The All-American walked off the floor with tears streaming down her face and sat on the bench and cried into a towel as the final seconds ticked off the clock.
When the buzzer sounded and the confetti began to fall, Wilson sat crouched in front of the bench, overcome with emotion, before her teammates came to help her to her feet and celebrate with her.
Wilson said she could not stop thinking about her late grandmother, Hattie Rakes, after she knew the Gamecocks had clinched the national title.
“I have her (name) tattooed on my wrist, and she really helped me. She was with me this game,” Wilson said. “She was my pride and joy. She still is my pride and joy, and she helped me through tough times. For her to be in heaven and have a front-row seat to this game, I hope she’s cheering for joy. It’s a great feeling to do this for her.”
South Carolina’s game plan was to dominate the paint and the Gamecocks certainly did, outscoring Mississippi State 42-20 down low.
In the first half, USC spread the Bulldogs out and took turns beating defenders off the dribble with Gray, Bianca Cuevas-Moore or Kaela Davis scoring in the paint or dumping it off to Wilson down low.
Carolina fell behind by six early in the first quarter before taking a 10-point lead into halftime.
“It was our game plan to attack the paint. We call it paint dominance,” Staley said. “We have to own the paint, whether we get that ball to our post players or drive it down somebody’s throat. We didn’t discriminate. We wanted to do it either way.”
South Carolina held first-team All-SEC performer Victoria Vivians to 12 points on 4 of 16 shooting, while Morgan William, who hit the game-winner against UConn, finished with two field goals and eight points.
William scored 41 against Baylor to reach the Final Four before hitting the game winner against the Huskies.

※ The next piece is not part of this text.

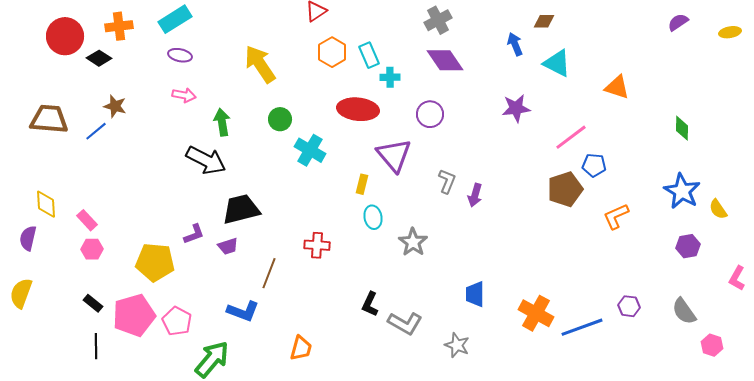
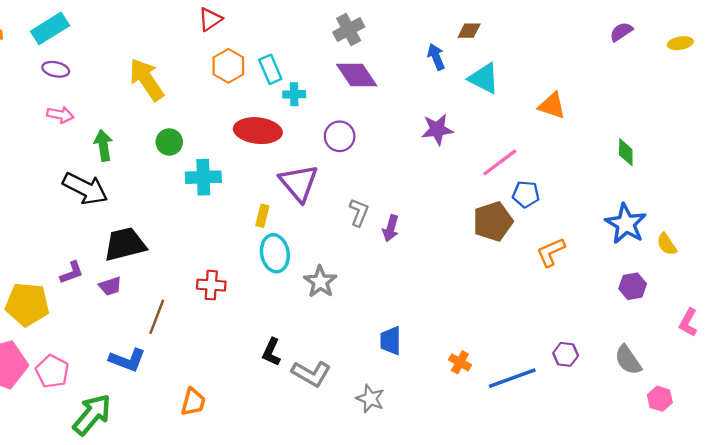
cyan cross: (310, 150) -> (203, 177), turned -32
cyan ellipse: (373, 217) -> (275, 253), size x1.4
orange cross: (536, 313) -> (460, 362), size x0.6

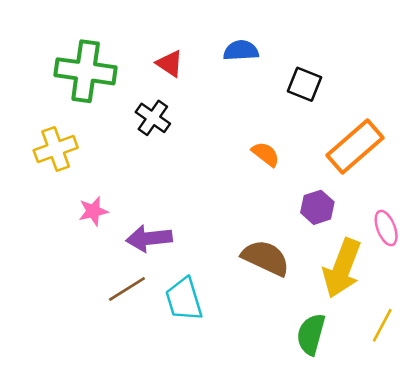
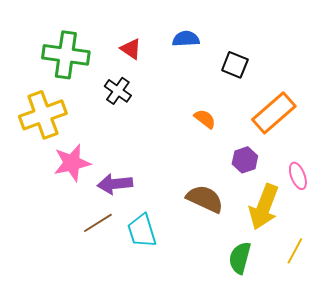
yellow cross: (56, 149) -> (43, 115), size x1.4
pink star: (93, 211) -> (72, 163), size x1.6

The Gamecocks will have a celebration on Monday at 4 p.m. in Colonial Life Arena.
MISSISSIPPI ST. (34-5)
Richardson 1-5 2-2 4, McCowan 2-6 3-4 7, Dillingham 5-10 0-0 11, Vivians 4-16 3-4 12, William 2-6 4-4 8, Chapel 1-2 2-2 4, Williams 0-0 0-0 0, Campbell 0-0 0-0 0, Okorie 1-1 0-0 2, Allen 0-0 1-2 1, Holmes 3-5 0-0 6, Johnson 0-2 0-0 0, Schaefer 0-2 0-0 0, Totals 19-55 15-18 55.
SOUTH CAROLINA (33-4)
Wilson 9-15 5-6 23, Cuevas-Moore 2-6 1-2 5, Davis 4-12 2-2 10, Gray 7-15 4-5 18, Harris 2-4 2-3 6, Herbert Harrigan 0-1 1-2 1, Bradshaw 0-0 0-0 0, Cliney 1-2 2-2 4, Davis 0-0 0-0 0, Patrick 0-0 0-0 0, Totals 25-55 17-22 67.
3-point Goals: Mississippi St. 2-12 (Richardson 0-1, Dillingham 1-2, Vivians 1-5, William 0-1, Johnson 0-1, Schaefer 0-2), South Carolina 0-3 (Davis 0-2, Gray 0-1). Assists: Mississippi St. 8 (William 4), South Carolina 7 (Cuevas-Moore 2). Fouled Out: None. Rebounds: Mississippi St. 27 (McCowan 10), South Carolina 40 (Wilson 10). Total Fouls: Mississippi St. 19, South Carolina 14. A: 19,229.